Peki sizden izin almadan mı yayınlıyorlar? Evet benden izin almadan yayınlıyorlar ve en çok okunan kitap olmuş gittim ödül aldım oradan da. Uluslararası aşıklar ve şairler şöleni yapıyoruz bu yıl sekizincisini yapacağız. 12 ülkeden 100’e yakın şair ve yazar aynı zamanda aşık katılıyor. Daha önceden Konya’da yapılıyordu 40 yıl Konya’da yapıldı. Fevzi Halıcı yaşlanınca bana bir mektup yazdı ben artık bu işi yapamıyorum sen de bu işte emeği geçen bir insansın Türk halk edebiyatında, bundan sonra bu işi yürütür müsün diye resmi bir belge ile başvurdular, sekiz yıl da biz yapıyoruz. Hem Türkiye hem Bursa uluslararası düzeyde tanınmış oluyor kültür bakanlığı ve benzeri destekler alıyoruz.

Kaç kitabınız var Özgen Bey? 21 kitabım var şu anda. Şu an bazı baskılar yayınevleri tarafından yayınlanmakta çok kitap yazamıyorum ama bazı eserlerim yayınlanıyor özellikle bazı kitaplarım yurt dışında da yayınlanıyor. Pek sormuyorlar öylece yayınlıyorlar, Yunus Emre Var Yar’ına kitabım ödüllü bir kitap kültür bakanlığından Azerbaycan'da yayınlanıyor,

Genelde eşinizle birçok yere gidiyorsunuz mesela yabancı ülkelere gezmeyi sever misiniz, birlikte baş başa kalınca ne yapmaktan hoşlanırsınız. Seyahati çok severim ama pek gidemiyoruz. Fransa’ya kardeşime ve torunumuz olunca Amerika’ya gittik bebek ziyaretine.
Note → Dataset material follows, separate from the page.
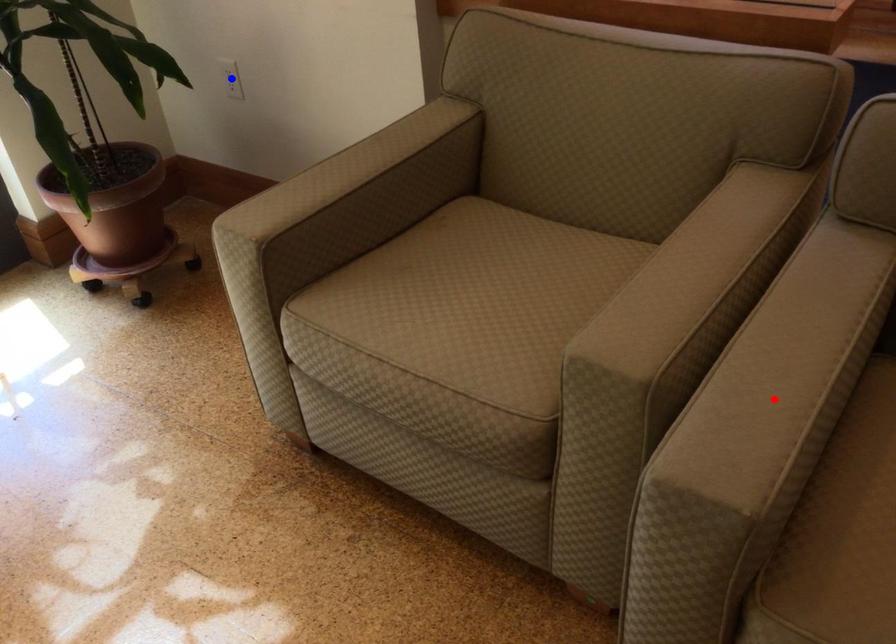 Question: Which of the two points in the image is closer to the camera?

Choices:
 (A) Blue point is closer.
 (B) Red point is closer.

Answer: (B) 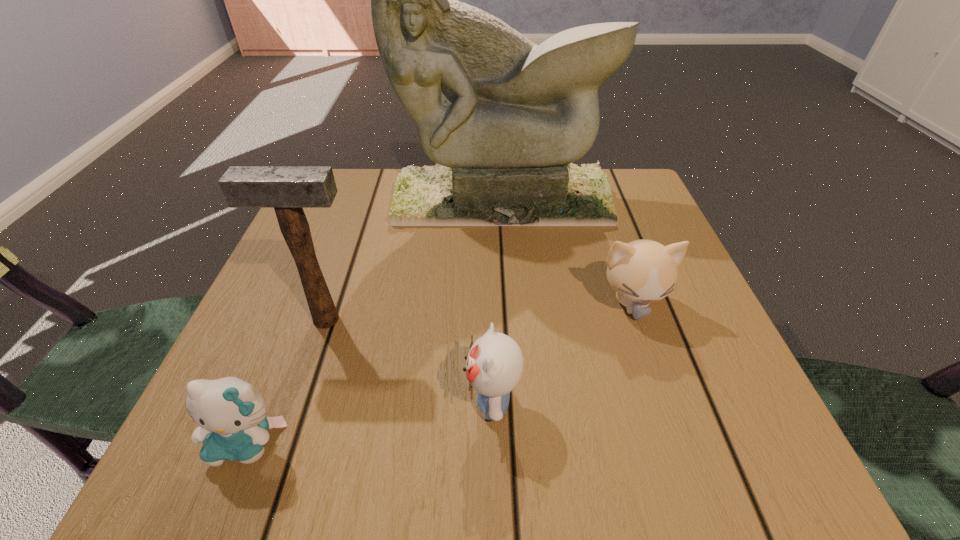 The width and height of the screenshot is (960, 540). In order to click on free spot between the farthest object and the mallet in this screenshot , I will do `click(414, 259)`.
Birlikte neyi yapmaktan hoşlanırsınız eş olarak? Birlikte seyahat etmeyi, sohbetlerini çok beğeniyorum tarihi romancı olduğu için çok büyük bir keyif alıyorum, kitap okuyor veya yazarken yazdıklarını okuyorum.

Yani 24 saat birlikte olsam sıkılmam diyorsunuz. Hayır sıkılmam daha çok memnun olurum.

Kindar mısınız? Hayır kindar değilim. Çok sabırlıyım. Çok az oluyor o sabır taşması.

Sizde de var mı o sabır? Yok bende yoktur sabırsızım.

Peki kıskanç mısınız, birbirinizi kıskanır mısınız? Yok öyle şeyler yok belki gençlik yıllarında olmuştur ama artık hayat arkadaşıyız öyle şeyler olmuyor.

Melahat Hanım ben onun yazdıklarını okumaktan, onun sohbetini dinlemekten çok keyif alıyorum’ dedi sizin için, peki müzikle aranız nasıl ses tonunuz çok akustik sizin de bir ona yatkınlığınız var mı? Gençlik yıllarında bağlama çalıyordum, türkü ve Türk sanat musikisi söylüyordum ama son zamanlarda pek fırsat bulamıyoruz yine de eş dost sohbetlerinde küçük gecelerde elimize mikrofon tutturdukları oluyor yani.

Oğlunuzun düğününde söylemediniz mi? Ona zaman kalmadı. Hatta bir yakınımız beraber düet yapacak ne oldu dedi, ama çok yoğundu kalabalıktı ona zaman olmadı.

Zaman ayırıp bu yoğun tempoda ve düğün yorgunluğunu bile atamadan konuğumuz olduğunuz için çok teşekkür ederim her ikinize de. Biz de size çok teşekkür ederiz. En kısa zamanda tekrar birlikte olmak dileğiyle.